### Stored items
★ ★ ★ ★ ★ ★ ★

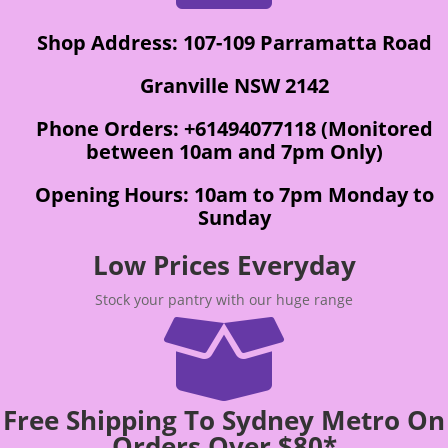
Shop Address: 107-109 Parramatta Road
Granville NSW 2142
Phone Orders: +61494077118 (Monitored
between 10am and 7pm Only)
Opening Hours: 10am to 7pm Monday to
Sunday
Low Prices Everyday
Stock your pantry with our huge range

Free Shipping To Sydney Metro On
Orders Over $80*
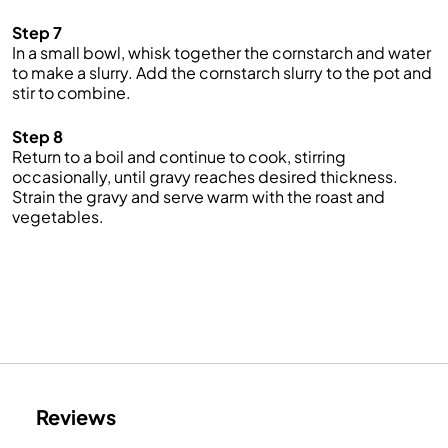
Step 7
In a small bowl, whisk together the cornstarch and water
to make a slurry. Add the cornstarch slurry to the pot and
stir to combine.
Step 8
Return to a boil and continue to cook, stirring
occasionally, until gravy reaches desired thickness.
Strain the gravy and serve warm with the roast and
vegetables.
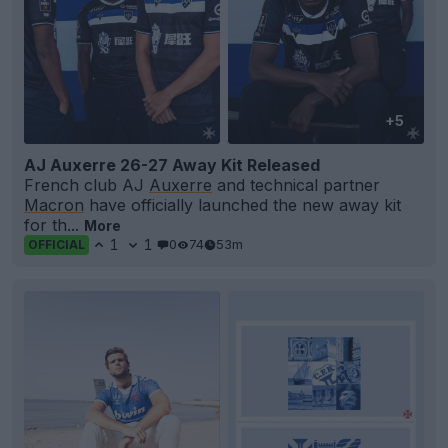
+5
AJ Auxerre 26-27 Away Kit Released
French club AJ
Auxerre
and technical partner
Macron
have officially launched the new away kit
for th...
More
1
1
0
74
53m
OFFICIAL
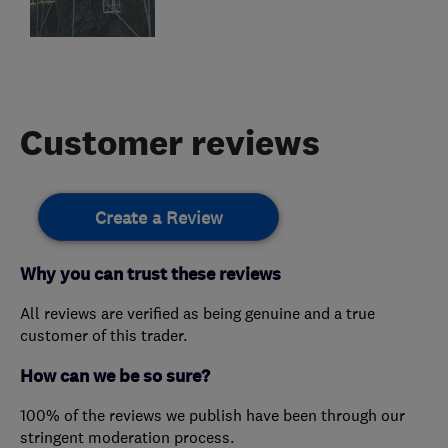
Customer reviews
Create a Review
Why you can trust these reviews
All reviews are verified as being genuine and a true
customer of this trader.
How can we be so sure?
100% of the reviews we publish have been through our
stringent moderation process.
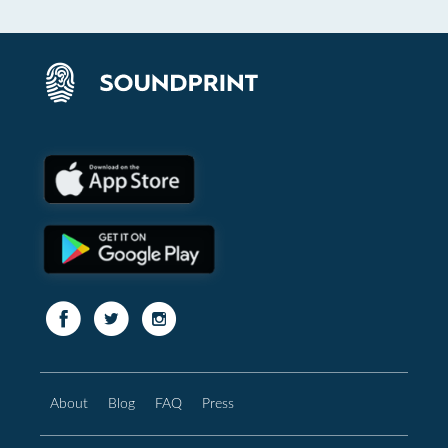
About
Blog
FAQ
Press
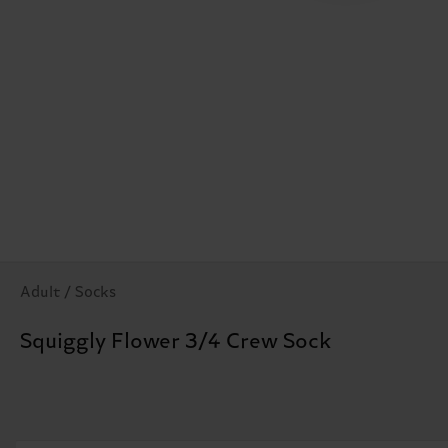
Adult / Socks
Squiggly Flower 3/4 Crew Sock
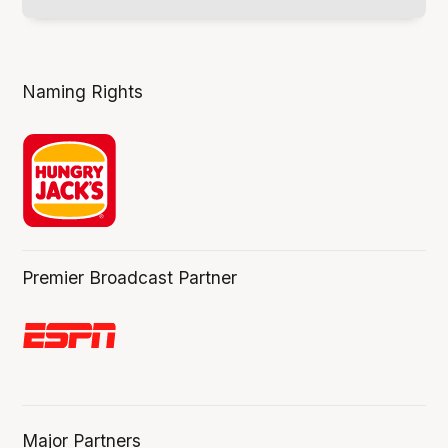
Naming Rights
Premier Broadcast Partner
Major Partners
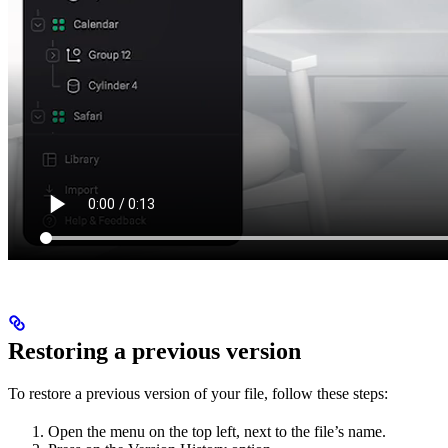
Restoring a previous version
To restore a previous version of your file, follow these steps:
Open the menu on the top left, next to the file’s name.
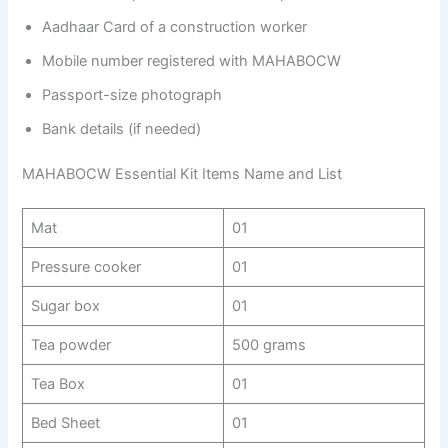
Aadhaar Card of a construction worker
Mobile number registered with MAHABOCW
Passport-size photograph
Bank details (if needed)
MAHABOCW Essential Kit Items Name and List
Mat
01
Pressure cooker
01
Sugar box
01
Tea powder
500 grams
Tea Box
01
Bed Sheet
01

★ ★ ★ ★ ★ ★ ★

### PROBLEM TO WORK ON
Once you reach the line containing "Naming Rights", print it and every line after it exactly, through the end of the entries, without any pictures.

### RESPONSE
Naming Rights
Premier Broadcast Partner
Major Partners
Restoring a previous version
To restore a previous version of your file, follow these steps:
Open the menu on the top left, next to the file’s name.
Aadhaar Card of a construction worker
Mobile number registered with MAHABOCW
Passport-size photograph
Bank details (if needed)
MAHABOCW Essential Kit Items Name and List
Mat
01
Pressure cooker
01
Sugar box
01
Tea powder
500 grams
Tea Box
01
Bed Sheet
01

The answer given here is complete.